* **YOUR TASK**:
Below are the entries; transcribe them exactly and drop every picture.

* **SUPPLIED ENTRIES**:
= Beginning of Section =

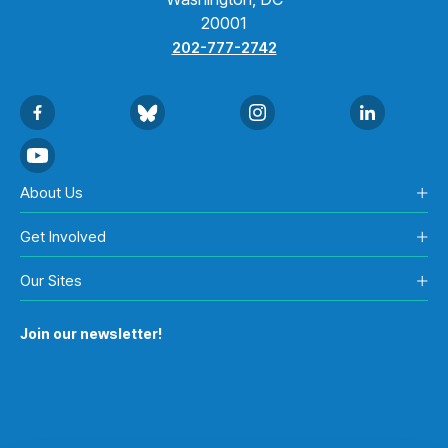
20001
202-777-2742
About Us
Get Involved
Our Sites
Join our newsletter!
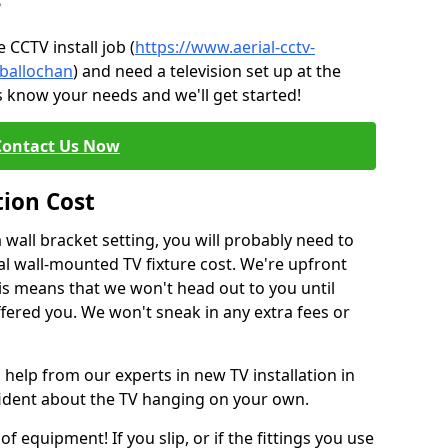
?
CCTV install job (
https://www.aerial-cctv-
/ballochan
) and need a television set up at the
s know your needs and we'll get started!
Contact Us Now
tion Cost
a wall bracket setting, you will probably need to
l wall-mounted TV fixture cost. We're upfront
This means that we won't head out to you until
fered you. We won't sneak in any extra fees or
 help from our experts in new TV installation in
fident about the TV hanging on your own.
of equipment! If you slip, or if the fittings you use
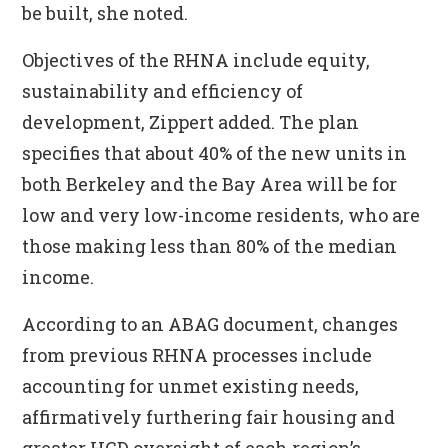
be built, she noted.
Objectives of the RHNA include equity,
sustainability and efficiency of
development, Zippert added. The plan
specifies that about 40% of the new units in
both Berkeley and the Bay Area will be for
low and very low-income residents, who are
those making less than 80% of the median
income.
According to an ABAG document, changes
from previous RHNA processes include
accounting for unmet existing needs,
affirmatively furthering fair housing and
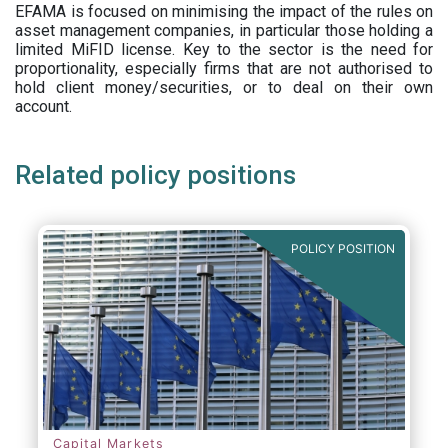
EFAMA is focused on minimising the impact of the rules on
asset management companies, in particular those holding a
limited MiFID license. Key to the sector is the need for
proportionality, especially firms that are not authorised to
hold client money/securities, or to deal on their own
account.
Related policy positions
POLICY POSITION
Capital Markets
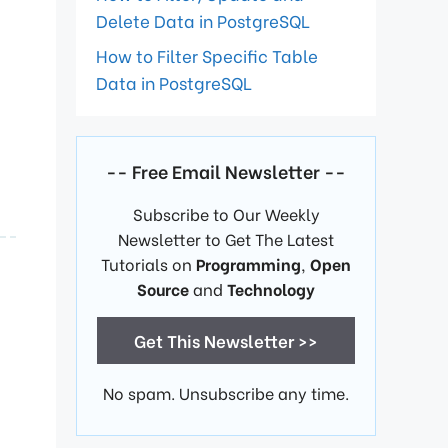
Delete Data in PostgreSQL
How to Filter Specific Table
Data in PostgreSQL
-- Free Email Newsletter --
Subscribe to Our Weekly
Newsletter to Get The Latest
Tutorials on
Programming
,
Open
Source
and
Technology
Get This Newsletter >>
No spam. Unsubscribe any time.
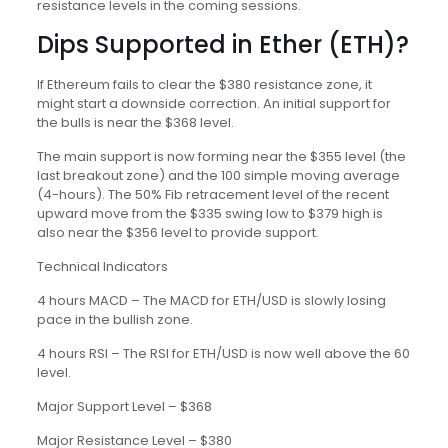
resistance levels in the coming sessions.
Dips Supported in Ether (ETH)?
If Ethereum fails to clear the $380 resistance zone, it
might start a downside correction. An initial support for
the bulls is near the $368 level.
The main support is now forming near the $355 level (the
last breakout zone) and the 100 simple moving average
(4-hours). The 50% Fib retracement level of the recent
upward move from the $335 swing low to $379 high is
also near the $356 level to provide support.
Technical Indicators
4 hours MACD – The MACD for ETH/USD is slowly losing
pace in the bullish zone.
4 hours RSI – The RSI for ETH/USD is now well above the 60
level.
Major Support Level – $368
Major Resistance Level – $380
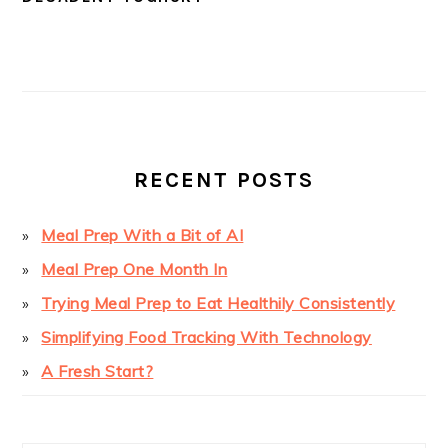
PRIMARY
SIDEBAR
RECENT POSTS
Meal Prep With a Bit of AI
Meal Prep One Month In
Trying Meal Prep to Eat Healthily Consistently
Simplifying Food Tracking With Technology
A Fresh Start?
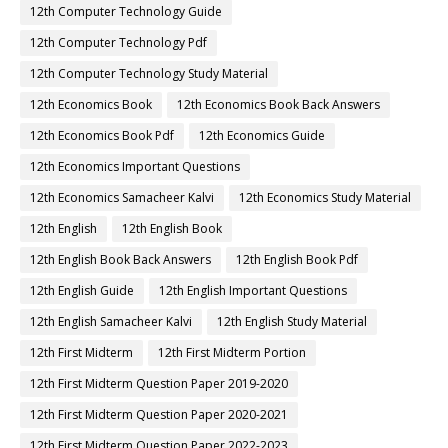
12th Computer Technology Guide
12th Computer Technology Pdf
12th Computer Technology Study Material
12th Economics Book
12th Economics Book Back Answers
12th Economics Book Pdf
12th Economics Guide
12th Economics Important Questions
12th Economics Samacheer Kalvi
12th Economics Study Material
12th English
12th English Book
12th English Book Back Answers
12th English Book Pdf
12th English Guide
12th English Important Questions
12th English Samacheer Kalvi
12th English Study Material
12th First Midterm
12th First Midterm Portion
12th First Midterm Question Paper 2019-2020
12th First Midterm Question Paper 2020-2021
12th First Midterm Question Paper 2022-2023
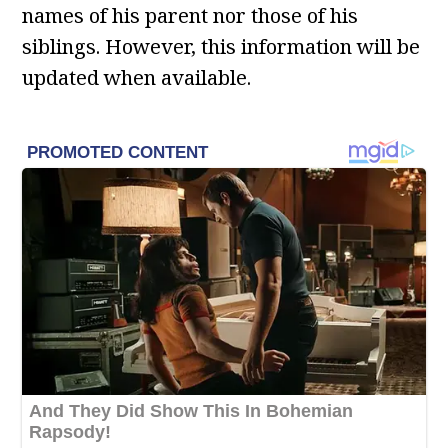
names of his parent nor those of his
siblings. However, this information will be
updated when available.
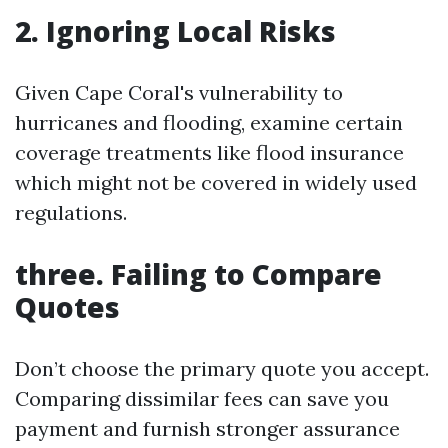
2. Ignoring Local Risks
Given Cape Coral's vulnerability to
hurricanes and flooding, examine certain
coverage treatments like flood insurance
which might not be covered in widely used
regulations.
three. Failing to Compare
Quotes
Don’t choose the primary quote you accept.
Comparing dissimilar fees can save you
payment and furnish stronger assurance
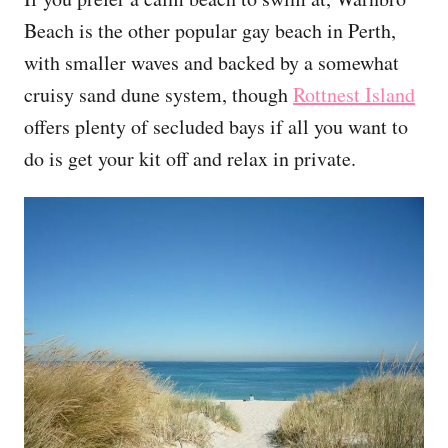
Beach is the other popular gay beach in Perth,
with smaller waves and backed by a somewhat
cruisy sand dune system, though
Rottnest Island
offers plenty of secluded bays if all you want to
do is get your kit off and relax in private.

= End of Section =

* **SOLVED EXERCISE**:
20001
202-777-2742
About Us
Get Involved
Our Sites
Join our newsletter!
?
CCTV install job (
https://www.aerial-cctv-
/ballochan
) and need a television set up at the
s know your needs and we'll get started!
Contact Us Now
tion Cost
a wall bracket setting, you will probably need to
l wall-mounted TV fixture cost. We're upfront
This means that we won't head out to you until
fered you. We won't sneak in any extra fees or
 help from our experts in new TV installation in
fident about the TV hanging on your own.
of equipment! If you slip, or if the fittings you use
be built, she noted.
Objectives of the RHNA include equity,
sustainability and efficiency of
development, Zippert added. The plan
specifies that about 40% of the new units in
both Berkeley and the Bay Area will be for
low and very low-income residents, who are
those making less than 80% of the median
income.
According to an ABAG document, changes
from previous RHNA processes include
accounting for unmet existing needs,
affirmatively furthering fair housing and
EFAMA is focused on minimising the impact of the rules on
asset management companies, in particular those holding a
limited MiFID license. Key to the sector is the need for
proportionality, especially firms that are not authorised to
hold client money/securities, or to deal on their own
account.
Related policy positions
POLICY POSITION
Capital Markets
Delete Data in PostgreSQL
How to Filter Specific Table
Data in PostgreSQL
-- Free Email Newsletter --
Subscribe to Our Weekly
Newsletter to Get The Latest
Tutorials on
Programming
,
Open
Source
and
Technology
Get This Newsletter >>
No spam. Unsubscribe any time.
resistance levels in the coming sessions.
Dips Supported in Ether (ETH)?
If Ethereum fails to clear the $380 resistance zone, it
might start a downside correction. An initial support for
the bulls is near the $368 level.
The main support is now forming near the $355 level (the
last breakout zone) and the 100 simple moving average
(4-hours). The 50% Fib retracement level of the recent
upward move from the $335 swing low to $379 high is
also near the $356 level to provide support.
Technical Indicators
4 hours MACD – The MACD for ETH/USD is slowly losing
pace in the bullish zone.
4 hours RSI – The RSI for ETH/USD is now well above the 60
level.
Major Support Level – $368
Major Resistance Level – $380
PRIMARY
SIDEBAR
RECENT POSTS
Meal Prep With a Bit of AI
Meal Prep One Month In
Trying Meal Prep to Eat Healthily Consistently
Simplifying Food Tracking With Technology
A Fresh Start?
12th Computer Technology Guide
12th Computer Technology Pdf
12th Computer Technology Study Material
12th Economics Book
12th Economics Book Back Answers
12th Economics Book Pdf
12th Economics Guide
12th Economics Important Questions
12th Economics Samacheer Kalvi
12th Economics Study Material
12th English
12th English Book
12th English Book Back Answers
12th English Book Pdf
12th English Guide
12th English Important Questions
12th English Samacheer Kalvi
12th English Study Material
12th First Midterm
12th First Midterm Portion
12th First Midterm Question Paper 2019-2020
12th First Midterm Question Paper 2020-2021
12th First Midterm Question Paper 2022-2023
names of his parent nor those of his
siblings. However, this information will be
updated when available.
2. Ignoring Local Risks
Given Cape Coral's vulnerability to
hurricanes and flooding, examine certain
coverage treatments like flood insurance
which might not be covered in widely used
regulations.
three. Failing to Compare
Quotes
Don’t choose the primary quote you accept.
Comparing dissimilar fees can save you
payment and furnish stronger assurance
Beach is the other popular gay beach in Perth,
with smaller waves and backed by a somewhat
cruisy sand dune system, though
Rottnest Island
offers plenty of secluded bays if all you want to
do is get your kit off and relax in private.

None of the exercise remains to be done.